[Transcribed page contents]
· · ·

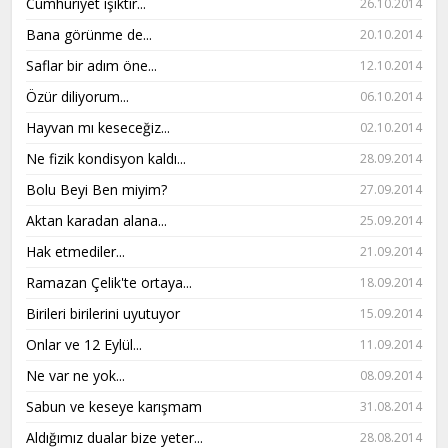
Cumhuriyet ışıktır...
26.10.2014
Bana görünme de...
20.10.2014
Saflar bir adım öne...
12.10.2014
Özür diliyorum...
06.10.2014
Hayvan mı keseceğiz...
02.10.2014
Ne fizik kondisyon kaldı...
28.09.2014
Bolu Beyi Ben miyim?
27.09.2014
Aktan karadan alana...
25.09.2014
Hak etmediler...
21.09.2014
Ramazan Çelik'te ortaya...
18.09.2014
Birileri birilerini uyutuyor
15.09.2014
Onlar ve 12 Eylül...
11.09.2014
Ne var ne yok...
08.09.2014
Sabun ve keseye karışmam
31.08.2014
Aldığımız dualar bize yeter...
28.08.2014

· · ·

■ Exercise directions ■
Return the entries exactly as given. Do not include pictures.

■ Written answer ■
Cumhuriyet ışıktır...
26.10.2014
Bana görünme de...
20.10.2014
Saflar bir adım öne...
12.10.2014
Özür diliyorum...
06.10.2014
Hayvan mı keseceğiz...
02.10.2014
Ne fizik kondisyon kaldı...
28.09.2014
Bolu Beyi Ben miyim?
27.09.2014
Aktan karadan alana...
25.09.2014
Hak etmediler...
21.09.2014
Ramazan Çelik'te ortaya...
18.09.2014
Birileri birilerini uyutuyor
15.09.2014
Onlar ve 12 Eylül...
11.09.2014
Ne var ne yok...
08.09.2014
Sabun ve keseye karışmam
31.08.2014
Aldığımız dualar bize yeter...
28.08.2014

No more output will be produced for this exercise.